We move on to a monochrome print of Dizengoff Square, taken in 1937, when the urban nodal point was based on a park format, with lawns, benches and even a small pond with a fountain in the middle. Sagiv’s interest naturally centers on the flow of buildings that surround the square. “Look at this emblematic picture – [the architectural approach] created a sort of society, which revolved around an axis of the interface between the public and private domains, between the street and the interior of the residential buildings. Much of the ‘translation’ [of the International Style of architecture] was designed for this, to promote a new relationship between the private domain and the public domain,” he explains.
That was the prevailing construction and design theme during the middle decade of British rule in Palestine.
“The first and last decades are multifaceted,” Sagiv continues. “They were very unstable times. The old [Ottoman] political order had come to an end, a period that lasted a full 400 years. And then you get a colonial power, that comes here from Europe, that brings its own approach to the region. Town planning is introduced to this part of the world for the first time. The Turks did not have that.” The new rulers wasted no time in stamping their authority on the physical development of the Holy Land. “They began with that in Jerusalem right from the start.”
Still, the Brits did not find a tabula rasa here. “There were local architectural and planning traditions,” notes Sagiv. That was augmented by other recent arrivals. “There was also the Zionist movement with its own ideas and ideals. Of course, construction was an integral part of developing the Jewish presence here.” That led to a wide range of constructional styles. “You get eclectic design mind-sets.”
The second decade of the Mandate was a much more regimented time. “All the architects built in the same style,” says the curator. “That’s something you never see. It wasn’t as if someone officially dictated that. There was a harmonious approach to building and design.”
That takes in the aforementioned inside-outside coalescence. You see that in the long balconies that seem to unfurl across the facades of apartment building, proffering a glimpse of the interior, as part of what Sagiv (and Karmi-Melamede and Price) calls “the double-layered wall.” While the outer skin of the building sports tailored gashes that invite the outside in, the inner wall has a very different makeup, with openings that serve the personal needs of the occupants.
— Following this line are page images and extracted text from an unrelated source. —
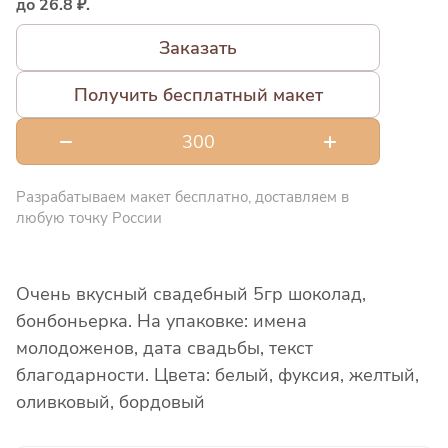
до 26.8 ₽.
Заказать
Получить бесплатный макет
Разрабатываем макет бесплатно, доставляем в
любую точку России
Очень вкусный свадебный 5гр шоколад,
бонбоньерка. На упаковке: имена
молодоженов, дата свадьбы, текст
благодарности. Цвета: белый, фуксия, желтый,
оливковый, бордовый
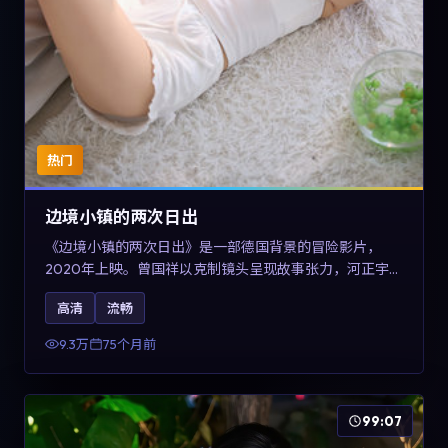
热门
边境小镇的两次日出
《边境小镇的两次日出》是一部德国背景的冒险影片，
2020年上映。曾国祥以克制镜头呈现故事张力，河正宇、
孙俪与任素汐的对手戏可圈可点。剧情层面在战争余波中
高清
流畅
刻画小人物的尊严与信念，对关注导演风格与演员阵容的
观众具有检索与收藏价值。
9.3万
75个月前
99:07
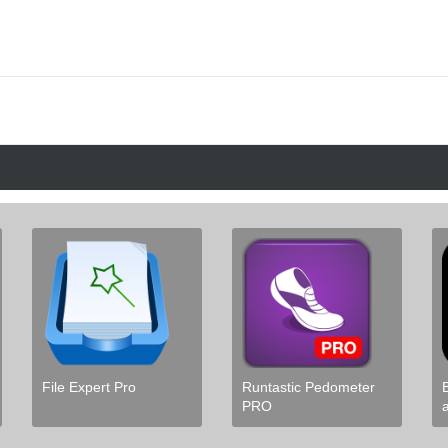
File Expert Pro
Runtastic Pedometer
PRO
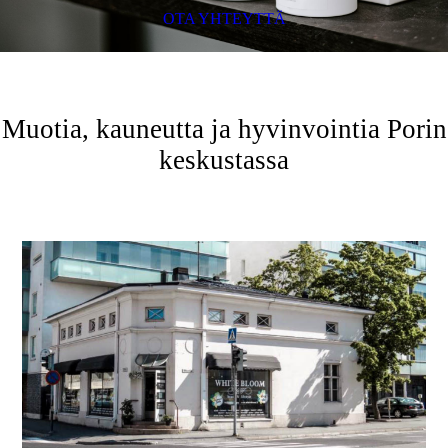
OTA YHTEYTTÄ
Muotia, kauneutta ja hyvinvointia Porin
keskustassa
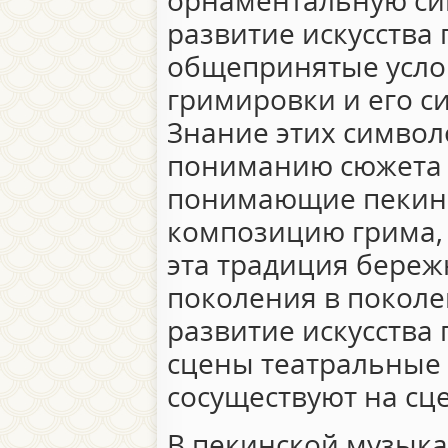
орнаментальную си
развитие искусства
общепринятые усло
гримировки и его с
Знание этих символ
пониманию сюжета с
понимающие пекинс
композицию грима, 
эта традиция береж
поколения в поколен
развитие искусства 
сцены театральные 
сосуществуют на сце
В пекинской музык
That boundary-leaping aspect also comes across in the design of workers’ housing, such as an urban block located at the meeting point of Frishman, Frug and Dov Hoz streets in central Tel Aviv, built by Israel Prize laureate architect Arieh Sharon.
The buildings are grouped around an inner yard which was shared by the residents, and also by members of the public who were offered access to the semi-private milieu through an entrance which opened out directly to the street. The notion of a seamless conjoining of public and private spaces contrasted with the European modernist ethic of free-flowing areas only within the residential unit.
“Social Construction: Modern Architecture in British Mandate Palestine” is a feast for the eyes, with some brain tickling thrown in, in the form of architectural drawings and plans that enhance the appreciation of the attractive prints. Visitors to the exhibition will, no doubt, subsequently view the Bauhaus buildings still dotted around the country with greater understanding and appreciation.